··· GIVEN DATA

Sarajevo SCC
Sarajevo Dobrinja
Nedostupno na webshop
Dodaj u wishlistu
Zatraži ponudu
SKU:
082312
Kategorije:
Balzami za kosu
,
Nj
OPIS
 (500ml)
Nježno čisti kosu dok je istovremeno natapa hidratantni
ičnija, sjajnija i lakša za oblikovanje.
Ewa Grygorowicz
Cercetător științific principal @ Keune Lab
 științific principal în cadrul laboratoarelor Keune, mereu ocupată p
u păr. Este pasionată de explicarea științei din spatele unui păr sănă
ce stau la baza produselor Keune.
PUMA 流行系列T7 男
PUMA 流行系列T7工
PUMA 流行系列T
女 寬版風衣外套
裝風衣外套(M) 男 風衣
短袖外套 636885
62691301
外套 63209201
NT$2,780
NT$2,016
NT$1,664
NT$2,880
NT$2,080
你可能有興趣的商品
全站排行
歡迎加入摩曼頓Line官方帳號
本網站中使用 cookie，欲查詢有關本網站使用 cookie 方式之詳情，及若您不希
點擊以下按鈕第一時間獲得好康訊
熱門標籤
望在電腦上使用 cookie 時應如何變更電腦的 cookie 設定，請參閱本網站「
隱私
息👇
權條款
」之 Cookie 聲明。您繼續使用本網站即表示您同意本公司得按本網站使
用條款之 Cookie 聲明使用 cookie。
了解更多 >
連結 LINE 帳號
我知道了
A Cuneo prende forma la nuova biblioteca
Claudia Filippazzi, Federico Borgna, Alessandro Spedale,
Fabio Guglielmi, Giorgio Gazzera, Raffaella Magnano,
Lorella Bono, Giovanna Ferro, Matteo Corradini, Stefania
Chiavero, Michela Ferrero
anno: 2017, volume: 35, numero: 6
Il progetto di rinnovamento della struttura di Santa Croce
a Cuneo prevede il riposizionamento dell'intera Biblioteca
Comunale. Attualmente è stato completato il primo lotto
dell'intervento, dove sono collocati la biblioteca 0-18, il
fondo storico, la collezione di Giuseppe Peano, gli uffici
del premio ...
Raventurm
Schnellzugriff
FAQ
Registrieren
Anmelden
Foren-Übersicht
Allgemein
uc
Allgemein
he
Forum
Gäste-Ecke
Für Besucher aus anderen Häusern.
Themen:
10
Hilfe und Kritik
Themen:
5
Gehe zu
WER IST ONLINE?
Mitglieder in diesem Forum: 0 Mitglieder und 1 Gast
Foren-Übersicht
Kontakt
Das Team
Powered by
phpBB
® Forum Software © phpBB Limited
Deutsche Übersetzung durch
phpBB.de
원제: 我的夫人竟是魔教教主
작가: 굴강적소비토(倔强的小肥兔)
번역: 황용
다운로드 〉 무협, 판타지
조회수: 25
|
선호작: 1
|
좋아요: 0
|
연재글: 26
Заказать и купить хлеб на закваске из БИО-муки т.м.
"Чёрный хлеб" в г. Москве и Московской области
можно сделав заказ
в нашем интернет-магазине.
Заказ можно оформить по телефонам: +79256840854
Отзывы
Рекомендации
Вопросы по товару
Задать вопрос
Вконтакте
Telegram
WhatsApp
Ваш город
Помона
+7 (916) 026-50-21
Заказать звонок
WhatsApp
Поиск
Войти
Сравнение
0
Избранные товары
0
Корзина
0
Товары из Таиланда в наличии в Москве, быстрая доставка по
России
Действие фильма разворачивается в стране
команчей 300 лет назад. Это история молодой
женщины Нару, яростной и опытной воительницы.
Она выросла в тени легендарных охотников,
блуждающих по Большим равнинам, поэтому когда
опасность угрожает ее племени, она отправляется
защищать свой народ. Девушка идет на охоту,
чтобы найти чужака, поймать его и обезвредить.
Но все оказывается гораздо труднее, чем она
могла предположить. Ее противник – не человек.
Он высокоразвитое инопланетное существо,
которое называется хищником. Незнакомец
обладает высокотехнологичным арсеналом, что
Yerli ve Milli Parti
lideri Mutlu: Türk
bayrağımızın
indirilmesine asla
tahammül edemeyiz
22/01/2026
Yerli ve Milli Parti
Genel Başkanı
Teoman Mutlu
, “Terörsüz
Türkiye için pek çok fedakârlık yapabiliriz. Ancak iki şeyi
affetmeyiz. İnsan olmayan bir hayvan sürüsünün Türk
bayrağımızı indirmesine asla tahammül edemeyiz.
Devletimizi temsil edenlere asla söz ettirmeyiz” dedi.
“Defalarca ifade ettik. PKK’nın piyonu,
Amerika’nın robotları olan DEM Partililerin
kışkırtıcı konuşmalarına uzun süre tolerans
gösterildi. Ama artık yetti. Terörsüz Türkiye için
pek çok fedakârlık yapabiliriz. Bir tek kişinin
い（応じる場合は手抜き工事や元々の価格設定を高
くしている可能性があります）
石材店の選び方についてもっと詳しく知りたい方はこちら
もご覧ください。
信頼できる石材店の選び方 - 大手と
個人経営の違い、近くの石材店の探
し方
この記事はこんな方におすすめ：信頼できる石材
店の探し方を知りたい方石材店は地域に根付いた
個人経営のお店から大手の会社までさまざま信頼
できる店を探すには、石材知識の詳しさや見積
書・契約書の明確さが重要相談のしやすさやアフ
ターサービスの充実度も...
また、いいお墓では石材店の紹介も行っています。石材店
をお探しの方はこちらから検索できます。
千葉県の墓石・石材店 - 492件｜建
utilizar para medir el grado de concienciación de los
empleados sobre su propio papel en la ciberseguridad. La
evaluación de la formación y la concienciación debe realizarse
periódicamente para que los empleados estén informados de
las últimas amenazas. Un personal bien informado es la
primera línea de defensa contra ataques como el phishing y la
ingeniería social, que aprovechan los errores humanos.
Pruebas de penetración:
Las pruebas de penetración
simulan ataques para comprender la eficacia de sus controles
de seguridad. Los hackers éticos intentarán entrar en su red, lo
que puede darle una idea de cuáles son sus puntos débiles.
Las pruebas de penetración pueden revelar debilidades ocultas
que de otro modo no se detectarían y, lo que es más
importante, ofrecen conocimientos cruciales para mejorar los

······

▸ **TASK DETAILS**: Search the data above for the string "Москве" and report each line that holds it.

▸ **RESULT**:
"Чёрный хлеб" в г. Москве и Московской области
Товары из Таиланда в наличии в Москве, быстрая доставка по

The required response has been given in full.